EXERCISE DIRECTIONS
Only lines holding the string "that" are wanted; copy each one from the material.
Segment Open
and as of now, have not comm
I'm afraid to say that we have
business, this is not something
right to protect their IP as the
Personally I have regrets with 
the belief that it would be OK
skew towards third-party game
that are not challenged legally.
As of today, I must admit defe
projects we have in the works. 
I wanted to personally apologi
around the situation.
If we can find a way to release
Segment Closed
EXERCISE RESULT
I'm afraid to say that we have
the belief that it would be OK
that are not challenged legally.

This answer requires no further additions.